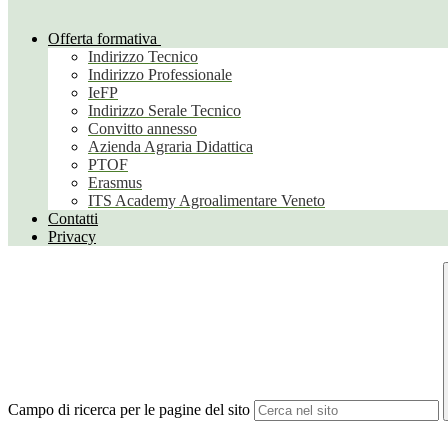
Offerta formativa
Indirizzo Tecnico
Indirizzo Professionale
IeFP
Indirizzo Serale Tecnico
Convitto annesso
Azienda Agraria Didattica
PTOF
Erasmus
ITS Academy Agroalimentare Veneto
Contatti
Privacy
Campo di ricerca per le pagine del sito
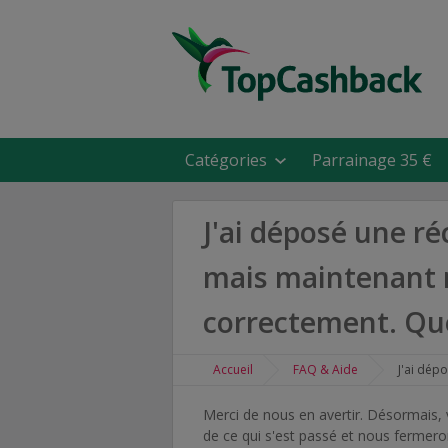
Catégories
Parrainage 35 €
J'ai déposé une 
mais maintenant m
correctement. Que 
Accueil
FAQ & Aide
J'ai déposé 
Merci de nous en avertir. Désormais,
de ce qui s'est passé et nous fermero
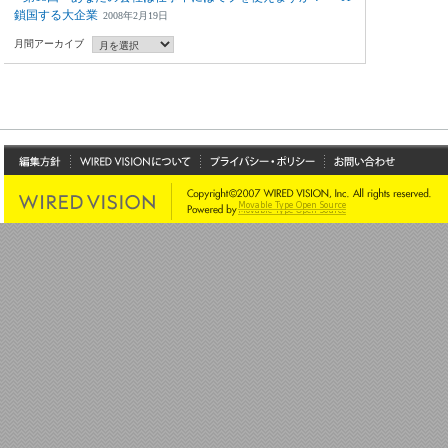
鎖国する大企業
2008年2月19日
月間アーカイブ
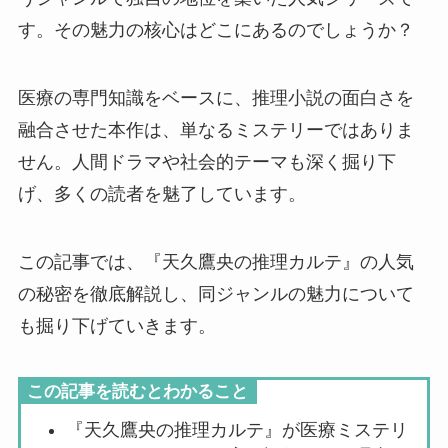
す。その魅力の核心はどこにあるのでしょうか？
医療の専門知識をベースに、推理小説の面白さを
融合させた本作は、単なるミステリーではありま
せん。人間ドラマや社会的テーマも深く掘り下
げ、多くの読者を魅了しています。
この記事では、『天久鷹央の推理カルテ』の人気
の秘密を徹底解説し、同ジャンルの魅力について
も掘り下げていきます。
この記事を読むとわかること
『天久鷹央の推理カルテ』が医療ミステリ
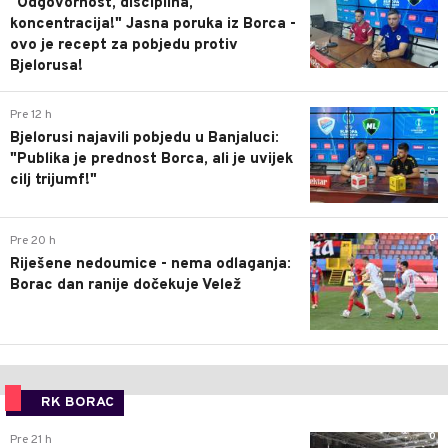
"Odgovornost, disciplina,
koncentracija!" Jasna poruka iz Borca -
ovo je recept za pobjedu protiv
Bjelorusa!
0
Pre 12 h
Bjelorusi najavili pobjedu u Banjaluci:
"Publika je prednost Borca, ali je uvijek
cilj trijumf!"
0
Pre 20 h
Riješene nedoumice - nema odlaganja:
Borac dan ranije dočekuje Velež
RK BORAC
0
Pre 21 h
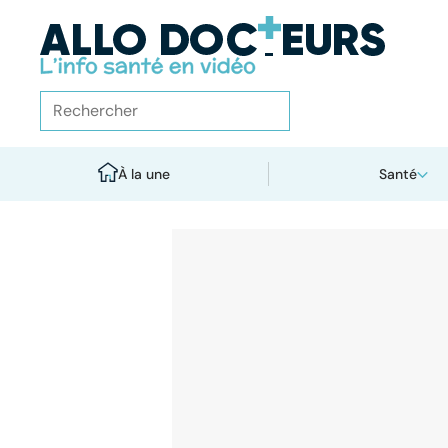
À la une
Santé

◆ ◆ ◆ ◆ ◆

* EXERCISE DIRECTIONS
All entries need to be duplicated exactly, apart from the images.

* REPLY
Offerta formativa
Indirizzo Tecnico
Indirizzo Professionale
IeFP
Indirizzo Serale Tecnico
Convitto annesso
Azienda Agraria Didattica
PTOF
Erasmus
ITS Academy Agroalimentare Veneto
Contatti
Privacy
Campo di ricerca per le pagine del sito
Catégories
Parrainage 35 €
J'ai déposé une 
mais maintenant m
correctement. Que 
Accueil
FAQ & Aide
J'ai déposé 
Merci de nous en avertir. Désormais,
de ce qui s'est passé et nous fermero
鎖国する大企業
2008年2月19日
月間アーカイブ
す。その魅力の核心はどこにあるのでしょうか？
医療の専門知識をベースに、推理小説の面白さを
融合させた本作は、単なるミステリーではありま
せん。人間ドラマや社会的テーマも深く掘り下
げ、多くの読者を魅了しています。
この記事では、『天久鷹央の推理カルテ』の人気
の秘密を徹底解説し、同ジャンルの魅力について
も掘り下げていきます。
この記事を読むとわかること
『天久鷹央の推理カルテ』が医療ミステリ
"Odgovornost, disciplina,
koncentracija!" Jasna poruka iz Borca -
ovo je recept za pobjedu protiv
Bjelorusa!
0
Pre 12 h
Bjelorusi najavili pobjedu u Banjaluci:
"Publika je prednost Borca, ali je uvijek
cilj trijumf!"
0
Pre 20 h
Riješene nedoumice - nema odlaganja:
Borac dan ranije dočekuje Velež
RK BORAC
0
Pre 21 h
À la une
Santé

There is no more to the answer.